* WORK TO COMPLETE
Could you repeat, exactly and with no pictures, only the lines from the start of the records through the line containing "Je pense que"?

* INPUT DATA
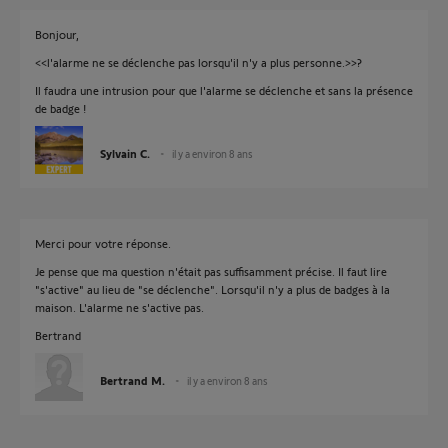
Bonjour,
<<l'alarme ne se déclenche pas lorsqu'il n'y a plus personne.>>?
Il faudra une intrusion pour que l'alarme se déclenche et sans la présence
de badge !
Sylvain C.
il y a environ 8 ans
Merci pour votre réponse.
Je pense que ma question n'était pas suffisamment précise. Il faut lire
"s'active" au lieu de "se déclenche". Lorsqu'il n'y a plus de badges à la
maison. L'alarme ne s'active pas.
Bertrand
Bertrand M.
il y a environ 8 ans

* EXERCISE OUTPUT
Bonjour,
<<l'alarme ne se déclenche pas lorsqu'il n'y a plus personne.>>?
Il faudra une intrusion pour que l'alarme se déclenche et sans la présence
de badge !
Sylvain C.
il y a environ 8 ans
Merci pour votre réponse.
Je pense que ma question n'était pas suffisamment précise. Il faut lire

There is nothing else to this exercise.